Step 1: Install Required Libraries
Step 2: Set Up API Configuration
import os
import requests
import json
BASE_URL = "https://orch.zenbase.ai/api"
API_KEY = "YOUR API KEY"
def api_call(method, endpoint, data=None, files=None):
url = f"{BASE_URL}/{endpoint}"
headers = {"Authorization": f"Api-Key {API_KEY}"}
response = requests.request(method, url, headers=headers, data=data, files=files)
return response
Step 3: Create a Dataset
First, create a dataset where you’ll add your items:
dataset_data = {
"name": "My Bulk Dataset",
"description": "Dataset for bulk creation example",
"embedding_type": "OPENAI", # Optional: if you want to use embeddings
"embedding_api_key": "YOUR_OPENAI_API_KEY", # Optional: if using embeddings
"model_name": "text-embedding-3-small" # Optional: if using embeddings
}
dataset = api_call("POST", "datasets/", dataset_data)
dataset_id = dataset.json()['id']
print(f"Created dataset with ID: {dataset_id}")
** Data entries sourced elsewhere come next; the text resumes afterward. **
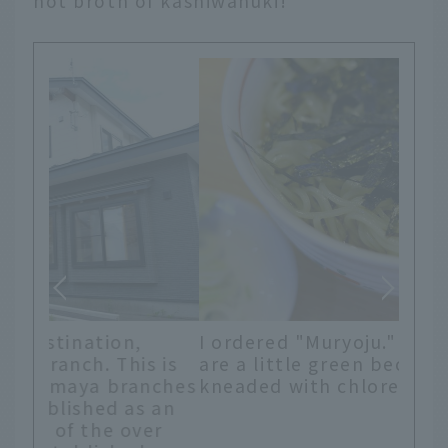
hot broth of kashiwanuki!
I ordered "Muryoju." The noodles
are a little green because they are
 is
kneaded with chlorella.
nches
 an
er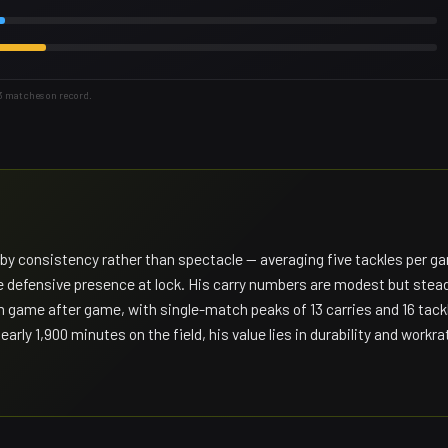
43 matches on record.
d by consistency rather than spectacle — averaging five tackles per g
ble defensive presence at lock. His carry numbers are modest but stea
m game after game, with single-match peaks of 13 carries and 16 tack
y 1,900 minutes on the field, his value lies in durability and workra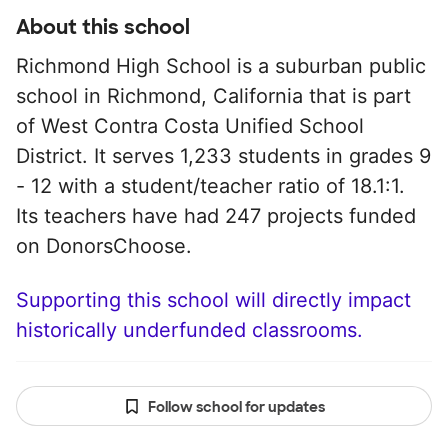
About this school
Richmond High School is a suburban public
school in Richmond, California that is part
of West Contra Costa Unified School
District. It serves 1,233 students in grades 9
- 12 with a student/teacher ratio of 18.1:1.
Its teachers have had 247 projects funded
on DonorsChoose.
Supporting this school will directly impact
historically underfunded classrooms.
Follow school for updates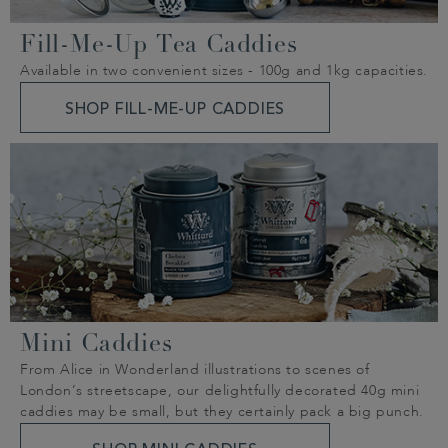
Fill-Me-Up Tea Caddies
Available in two convenient sizes - 100g and 1kg capacities.
SHOP FILL-ME-UP CADDIES
Mini Caddies
From Alice in Wonderland illustrations to scenes of
London’s streetscape, our delightfully decorated 40g mini
caddies may be small, but they certainly pack a big punch.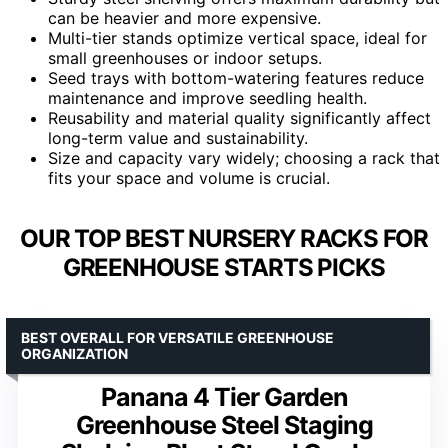
can be heavier and more expensive.
Multi-tier stands optimize vertical space, ideal for
small greenhouses or indoor setups.
Seed trays with bottom-watering features reduce
maintenance and improve seedling health.
Reusability and material quality significantly affect
long-term value and sustainability.
Size and capacity vary widely; choosing a rack that
fits your space and volume is crucial.
OUR TOP BEST NURSERY RACKS FOR
GREENHOUSE STARTS PICKS
BEST OVERALL FOR VERSATILE GREENHOUSE
ORGANIZATION
Panana 4 Tier Garden
Greenhouse Steel Staging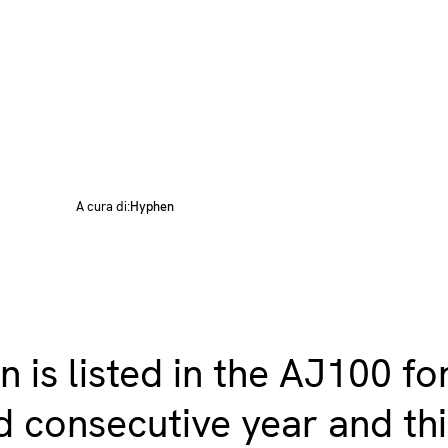
A cura di:
Hyphen
 is listed in the AJ100 fo
 consecutive year and th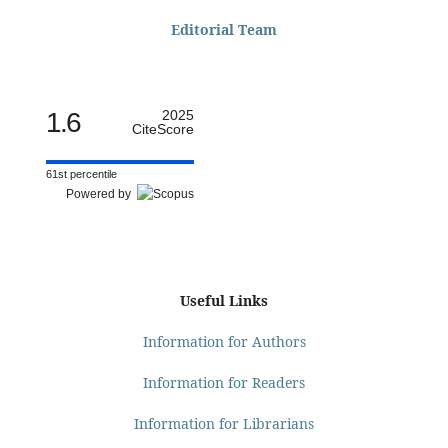
Editorial Team
1.6
2025
CiteScore
61st percentile
Powered by
Useful Links
Information for Authors
Information for Readers
Information for Librarians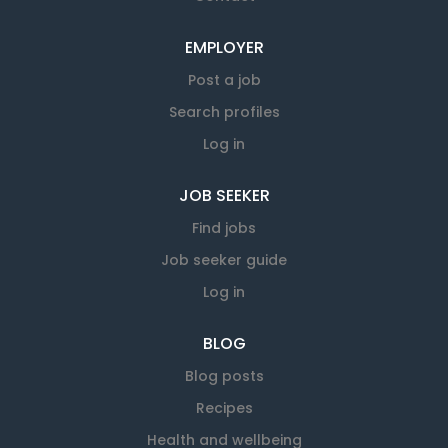
EMPLOYER
Post a job
Search profiles
Log in
JOB SEEKER
Find jobs
Job seeker guide
Log in
BLOG
Blog posts
Recipes
Health and wellbeing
Step 4: Prepare Your Bulk Data
Create a JSON file containing an array of items you want to add to your dataset. Each item should include the dataset ID, inputs, and outputs:
bulk_data = [
{
"dataset": dataset_id,
"inputs": {
"text": "This movie was fantastic!",
"rating": 5
},
"outputs": {
"sentiment": "positive"
}
},
{
"dataset": dataset_id,
"inputs": {
"text": "I didn't enjoy this film at all.",
"rating": 1
},
"outputs": {
"sentiment": "negative"
}
},
{
"dataset": dataset_id,
"inputs": {
"text": "The movie was okay, nothing special.",
"rating": 3
},
"outputs": {
"sentiment": "neutral"
}
}
]
# Save bulk data to a file
bulk_file_path = "./bulk_items.json"
with open(bulk_file_path, 'w') as f:
json.dump(bulk_data, f, indent=2)
Step 5: Submit the Bulk Create Request
Submit your bulk create request with the data file:
# Create a dictionary with the uploaded file opened in binary mode
files = {"file": open(bulk_file_path, "rb")}
# Set the mode for bulk create (optional)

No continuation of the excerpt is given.